Provided entries =
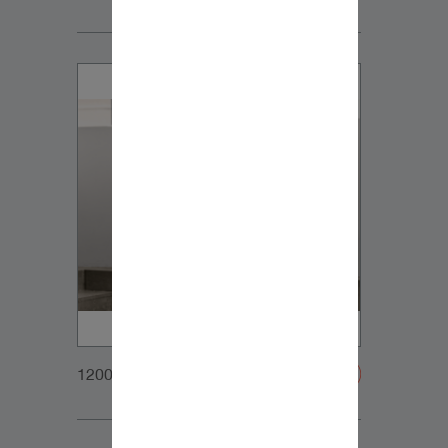
1200x900px_Homepage_DynaudioCore59_03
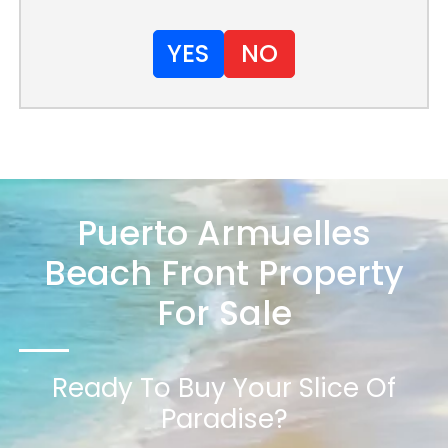
YES
NO
Puerto Armuelles
Beach Front Property
For Sale
Ready To Buy Your Slice Of
Paradise?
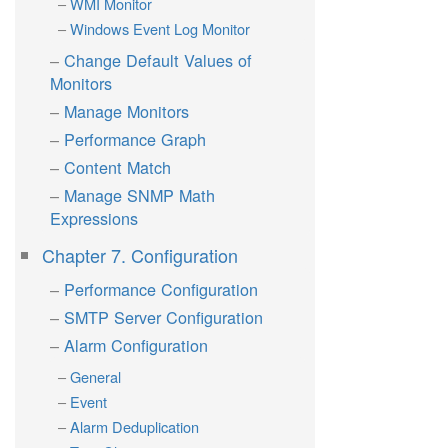
WMI Monitor
Windows Event Log Monitor
Change Default Values of
Monitors
Manage Monitors
Performance Graph
Content Match
Manage SNMP Math
Expressions
Chapter 7. Configuration
Performance Configuration
SMTP Server Configuration
Alarm Configuration
General
Event
Alarm Deduplication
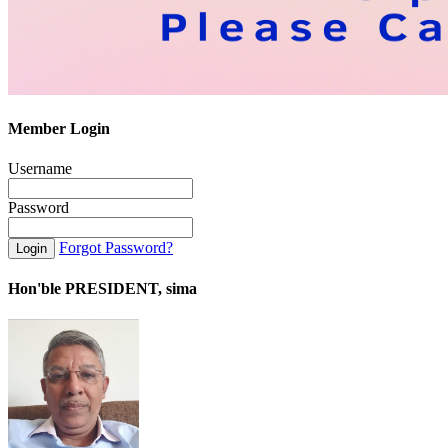
Member Login
Username
Password
Forgot Password?
Hon'ble PRESIDENT, sima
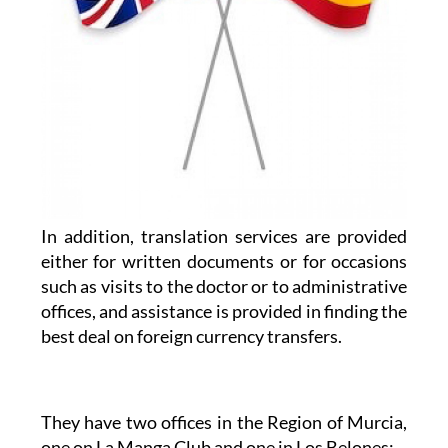
In addition, translation services are provided
either for written documents or for occasions
such as visits to the doctor or to administrative
offices, and assistance is provided in finding the
best deal on foreign currency transfers.
They have two offices in the Region of Murcia,
one on La Manga Club and one in Los Belones:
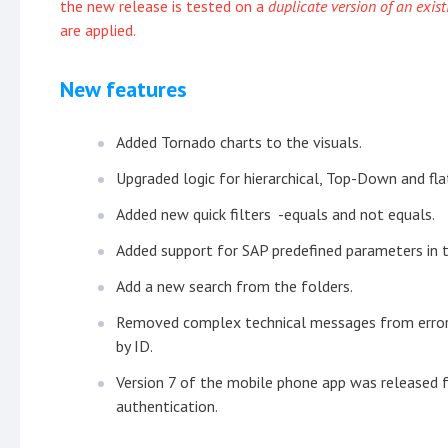
the new release is tested on a
duplicate version of an exis
are applied.
New features
Added Tornado charts to the visuals.
Upgraded logic for hierarchical, Top-Down and fla
Added new quick filters -equals and not equals.
Added support for SAP predefined parameters in t
Add a new search from the folders.
Removed complex technical messages from error b
by ID.
Version 7 of the mobile phone app was released 
authentication.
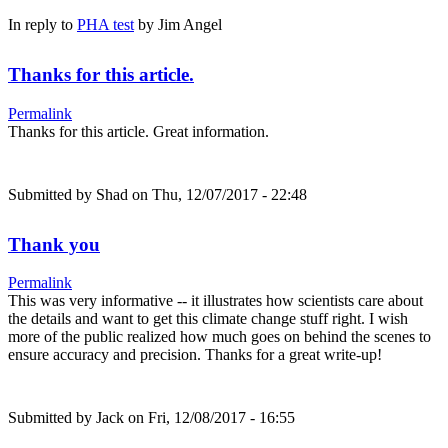
In reply to
PHA test
by
Jim Angel
Thanks for this article.
Permalink
Thanks for this article. Great information.
Submitted by
Shad
on Thu, 12/07/2017 - 22:48
Thank you
Permalink
This was very informative -- it illustrates how scientists care about
the details and want to get this climate change stuff right. I wish
more of the public realized how much goes on behind the scenes to
ensure accuracy and precision. Thanks for a great write-up!
Submitted by
Jack
on Fri, 12/08/2017 - 16:55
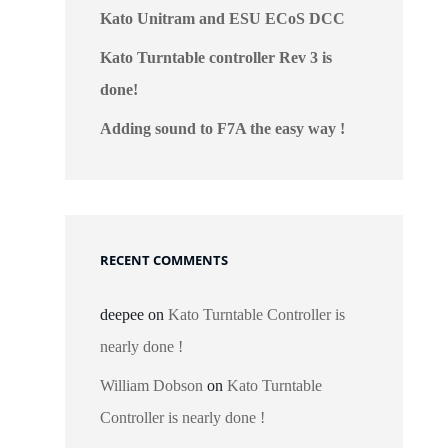
Kato Unitram and ESU ECoS DCC
Kato Turntable controller Rev 3 is
done!
Adding sound to F7A the easy way !
RECENT COMMENTS
deepee
on
Kato Turntable Controller is
nearly done !
William Dobson
on
Kato Turntable
Controller is nearly done !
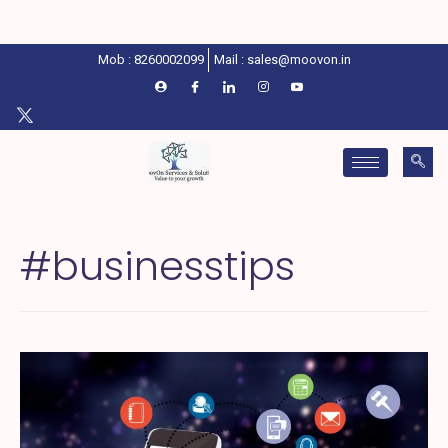
Mob : 8260002099
Mail : sales@moovon.in
#businesstips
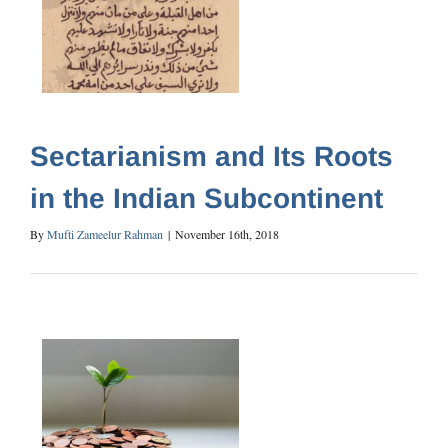
Sectarianism and Its Roots
in the Indian Subcontinent
By
Mufti Zameelur Rahman
|
November 16th, 2018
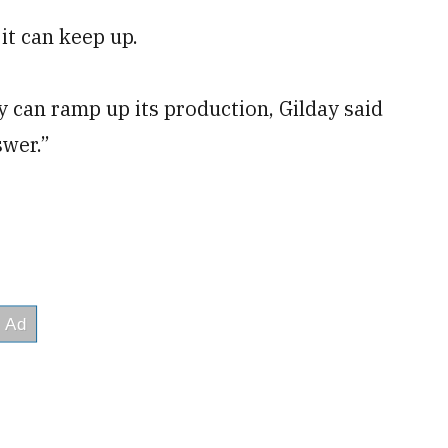
 it can keep up.
 can ramp up its production, Gilday said
swer.”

Exercise brief = For this exercise, set down exactly the lines that run from the line holding "best deal on foreign currency transfers." to the last line of the records above; include both end lines and omit pictures.

Task output =
best deal on foreign currency transfers.
They have two offices in the Region of Murcia,
one on La Manga Club and one in Los Belones:
the new release is tested on a
duplicate version of an exis
are applied.
New features
Added Tornado charts to the visuals.
Upgraded logic for hierarchical, Top-Down and fla
Added new quick filters -equals and not equals.
Added support for SAP predefined parameters in t
Add a new search from the folders.
Removed complex technical messages from error b
by ID.
Version 7 of the mobile phone app was released 
authentication.
In reply to
PHA test
by
Jim Angel
Thanks for this article.
Permalink
Thanks for this article. Great information.
Submitted by
Shad
on Thu, 12/07/2017 - 22:48
Thank you
Permalink
This was very informative -- it illustrates how scientists care about
the details and want to get this climate change stuff right. I wish
more of the public realized how much goes on behind the scenes to
ensure accuracy and precision. Thanks for a great write-up!
Submitted by
Jack
on Fri, 12/08/2017 - 16:55
Kato Unitram and ESU ECoS DCC
Kato Turntable controller Rev 3 is
done!
Adding sound to F7A the easy way !
RECENT COMMENTS
deepee
on
Kato Turntable Controller is
nearly done !
William Dobson
on
Kato Turntable
Controller is nearly done !
Mob : 8260002099
Mail : sales@moovon.in
#businesstips
Sectarianism and Its Roots
in the Indian Subcontinent
By
Mufti Zameelur Rahman
|
November 16th, 2018
 it can keep up.
 can ramp up its production, Gilday said
swer.”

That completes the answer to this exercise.